You don't need any 3rd party antivirus app to keep your Mac malware-free. Macs are not immune to malware, but no true viruses exist in the wild that can run on Mac OS X, and there never have been any since it was released over 10 years ago. You cannot infect your Mac simply by visiting a website, unzipping a file, opening an email attachment or joining a network. The only malware in the wild that can affect Mac OS X is a handful of trojans, which cannot infect your Mac unless you actively install them, and they can be easily avoided with some basic education, common sense and care in what software you install. Also, Mac OS X Snow Leopard and Lion have anti-malware protection (http://support.apple.com/kb/ht4651) built in, further reducing the need for 3rd party antivirus apps.
Mac Virus/Malware FAQ (https://guides.macrumors.com/Mac_Virus/Malware_FAQ)
We are still suffering from Adobe's lax attitudes for security around their products. All of the "Get Flash Player" and "Get Adobe PDF Reader" links that Adobe encouraged in the past have helped foster a lackadaisical attitude towards the clear risk of installing a trojan horse on machines. I will be happy as Flash on the WWW continues to fade into the sunset.

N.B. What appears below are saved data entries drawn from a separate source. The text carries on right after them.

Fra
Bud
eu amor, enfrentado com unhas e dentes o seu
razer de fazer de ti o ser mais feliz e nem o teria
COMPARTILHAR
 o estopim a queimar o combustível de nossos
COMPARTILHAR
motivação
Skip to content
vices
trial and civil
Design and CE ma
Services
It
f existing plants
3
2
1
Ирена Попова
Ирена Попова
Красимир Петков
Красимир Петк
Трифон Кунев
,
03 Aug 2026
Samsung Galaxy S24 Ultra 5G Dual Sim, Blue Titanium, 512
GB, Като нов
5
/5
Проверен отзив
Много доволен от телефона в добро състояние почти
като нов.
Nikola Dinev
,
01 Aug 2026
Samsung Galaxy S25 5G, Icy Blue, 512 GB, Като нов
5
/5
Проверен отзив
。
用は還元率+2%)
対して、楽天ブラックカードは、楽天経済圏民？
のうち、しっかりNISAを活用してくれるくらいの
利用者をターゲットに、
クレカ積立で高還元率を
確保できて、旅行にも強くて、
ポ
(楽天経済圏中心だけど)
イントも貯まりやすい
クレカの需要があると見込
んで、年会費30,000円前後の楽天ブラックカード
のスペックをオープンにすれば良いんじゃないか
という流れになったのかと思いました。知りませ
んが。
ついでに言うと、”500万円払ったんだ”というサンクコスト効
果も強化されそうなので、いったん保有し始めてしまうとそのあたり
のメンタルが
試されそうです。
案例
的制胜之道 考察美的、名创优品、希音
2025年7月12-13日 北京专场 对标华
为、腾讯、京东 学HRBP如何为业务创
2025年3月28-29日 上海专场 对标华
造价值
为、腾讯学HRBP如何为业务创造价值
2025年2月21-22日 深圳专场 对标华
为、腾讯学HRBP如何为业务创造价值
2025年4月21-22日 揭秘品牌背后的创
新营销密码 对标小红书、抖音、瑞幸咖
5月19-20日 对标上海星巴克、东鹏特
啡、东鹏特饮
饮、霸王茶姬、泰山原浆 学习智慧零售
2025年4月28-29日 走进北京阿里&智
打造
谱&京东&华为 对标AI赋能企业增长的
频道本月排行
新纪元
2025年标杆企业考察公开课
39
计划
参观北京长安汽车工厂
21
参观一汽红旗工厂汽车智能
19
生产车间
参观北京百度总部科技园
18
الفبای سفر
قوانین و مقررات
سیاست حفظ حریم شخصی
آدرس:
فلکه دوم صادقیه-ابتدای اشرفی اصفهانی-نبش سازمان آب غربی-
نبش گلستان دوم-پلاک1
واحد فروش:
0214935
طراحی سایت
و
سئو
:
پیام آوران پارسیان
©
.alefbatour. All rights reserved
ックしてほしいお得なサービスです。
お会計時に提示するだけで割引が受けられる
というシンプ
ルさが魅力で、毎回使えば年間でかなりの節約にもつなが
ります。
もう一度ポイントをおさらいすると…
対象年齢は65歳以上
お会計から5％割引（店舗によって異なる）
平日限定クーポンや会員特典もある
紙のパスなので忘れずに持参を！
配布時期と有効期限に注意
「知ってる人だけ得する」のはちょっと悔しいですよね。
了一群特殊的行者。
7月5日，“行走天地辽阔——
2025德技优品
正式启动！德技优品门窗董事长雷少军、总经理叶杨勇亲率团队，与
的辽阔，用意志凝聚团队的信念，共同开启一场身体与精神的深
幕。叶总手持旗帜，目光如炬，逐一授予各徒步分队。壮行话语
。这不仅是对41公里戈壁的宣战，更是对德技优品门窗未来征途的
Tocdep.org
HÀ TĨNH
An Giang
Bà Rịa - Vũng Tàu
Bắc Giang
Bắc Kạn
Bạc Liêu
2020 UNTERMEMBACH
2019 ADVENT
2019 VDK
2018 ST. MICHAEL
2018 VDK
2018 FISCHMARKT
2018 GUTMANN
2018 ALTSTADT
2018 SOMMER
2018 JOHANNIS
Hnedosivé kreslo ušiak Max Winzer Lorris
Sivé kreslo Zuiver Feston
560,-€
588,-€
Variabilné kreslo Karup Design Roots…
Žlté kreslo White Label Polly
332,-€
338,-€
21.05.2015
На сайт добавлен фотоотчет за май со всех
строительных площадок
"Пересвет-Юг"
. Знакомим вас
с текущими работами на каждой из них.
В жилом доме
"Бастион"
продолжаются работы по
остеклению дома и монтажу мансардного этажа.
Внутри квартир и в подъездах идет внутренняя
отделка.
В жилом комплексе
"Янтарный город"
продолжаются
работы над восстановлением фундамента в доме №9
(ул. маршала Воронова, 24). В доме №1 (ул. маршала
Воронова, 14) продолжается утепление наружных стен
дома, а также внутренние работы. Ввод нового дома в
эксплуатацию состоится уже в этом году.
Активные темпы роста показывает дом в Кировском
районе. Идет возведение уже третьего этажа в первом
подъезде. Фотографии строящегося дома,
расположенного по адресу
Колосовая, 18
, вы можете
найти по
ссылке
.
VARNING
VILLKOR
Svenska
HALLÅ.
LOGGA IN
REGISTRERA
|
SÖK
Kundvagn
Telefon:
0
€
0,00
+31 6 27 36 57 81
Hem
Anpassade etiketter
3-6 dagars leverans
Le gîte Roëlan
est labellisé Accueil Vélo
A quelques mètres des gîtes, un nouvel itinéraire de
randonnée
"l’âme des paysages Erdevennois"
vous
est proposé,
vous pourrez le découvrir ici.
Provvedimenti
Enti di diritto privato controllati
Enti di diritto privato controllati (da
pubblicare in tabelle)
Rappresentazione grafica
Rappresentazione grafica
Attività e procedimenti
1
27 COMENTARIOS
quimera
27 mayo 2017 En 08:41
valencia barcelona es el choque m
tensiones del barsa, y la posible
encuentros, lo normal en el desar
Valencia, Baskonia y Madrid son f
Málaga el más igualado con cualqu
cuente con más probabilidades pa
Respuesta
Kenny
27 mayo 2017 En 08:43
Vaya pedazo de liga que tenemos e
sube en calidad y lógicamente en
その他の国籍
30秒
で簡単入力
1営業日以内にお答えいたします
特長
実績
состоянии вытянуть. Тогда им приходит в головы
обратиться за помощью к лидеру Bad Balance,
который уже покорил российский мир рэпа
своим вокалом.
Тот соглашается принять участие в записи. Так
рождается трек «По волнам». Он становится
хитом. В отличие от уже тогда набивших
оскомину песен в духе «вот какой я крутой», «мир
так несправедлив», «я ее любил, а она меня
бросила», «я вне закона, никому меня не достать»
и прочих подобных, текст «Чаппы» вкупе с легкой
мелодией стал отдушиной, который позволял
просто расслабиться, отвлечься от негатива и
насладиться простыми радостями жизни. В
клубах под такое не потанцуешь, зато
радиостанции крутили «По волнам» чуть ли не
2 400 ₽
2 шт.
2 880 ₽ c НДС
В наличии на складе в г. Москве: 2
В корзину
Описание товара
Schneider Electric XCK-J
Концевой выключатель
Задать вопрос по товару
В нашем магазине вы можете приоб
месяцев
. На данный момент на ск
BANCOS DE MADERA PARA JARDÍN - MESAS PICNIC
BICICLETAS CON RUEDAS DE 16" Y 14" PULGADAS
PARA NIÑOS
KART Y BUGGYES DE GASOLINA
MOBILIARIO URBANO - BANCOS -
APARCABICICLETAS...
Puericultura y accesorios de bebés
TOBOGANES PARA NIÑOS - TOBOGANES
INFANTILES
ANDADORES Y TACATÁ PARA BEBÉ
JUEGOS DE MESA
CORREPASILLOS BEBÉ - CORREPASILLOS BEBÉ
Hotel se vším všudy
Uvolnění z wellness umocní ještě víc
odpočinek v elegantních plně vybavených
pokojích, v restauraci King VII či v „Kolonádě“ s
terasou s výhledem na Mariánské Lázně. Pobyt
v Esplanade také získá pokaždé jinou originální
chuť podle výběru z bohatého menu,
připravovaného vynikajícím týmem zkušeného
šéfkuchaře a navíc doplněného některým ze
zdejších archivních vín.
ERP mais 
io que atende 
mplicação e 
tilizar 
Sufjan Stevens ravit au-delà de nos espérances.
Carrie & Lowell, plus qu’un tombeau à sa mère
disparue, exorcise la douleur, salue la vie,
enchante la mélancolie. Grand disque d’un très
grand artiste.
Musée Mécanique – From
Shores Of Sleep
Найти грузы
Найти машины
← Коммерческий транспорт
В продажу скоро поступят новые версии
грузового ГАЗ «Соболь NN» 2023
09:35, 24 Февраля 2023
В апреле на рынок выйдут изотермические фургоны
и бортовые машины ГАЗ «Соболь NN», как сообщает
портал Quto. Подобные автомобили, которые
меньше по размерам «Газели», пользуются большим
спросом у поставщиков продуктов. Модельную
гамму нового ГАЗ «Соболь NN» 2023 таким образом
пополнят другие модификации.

Bingo. If the trojan is actually using twitter as a conduit, it's probably using accounts that were embedded in the trojan. Blocking those would require the blocking of connections to twitter servers with something like Little Snitch (http://www.obdev.at/products/littlesnitch/index.html)
or outbound blocks in your network's firewall.
To repeat: the vendor has provided no actual evidence that such messages are happening. I see no evidence with todays hashtag.
One other note: the Twitter stream is a real cesspool these days. As far as I can tell, Twitter does nothing to automatically remove the 'bot accounts that send out Amazon Associates link-spam. They're also doing nothing to automatically censor accounts that send @mentions that spam the "adult" dating sites. Doesn't Twitter have any friends in the Valley who could help them keep the toxic pollution out of their stream?
I'm even more suspicious when the claimed evidence doesn't pan out. To alter the slogan from that famous Wendy's commercial (//www.youtube.com/watch?v=Ug75diEyiA0):
Where's the tweets? :D
Word, bro. And what about those pesky "doctors" who seem to know all about illnesses and bacteria and whatnot? Damned scientists!
(Fricking magnets, how do they work?)
You mean he has no bussiness plan for this?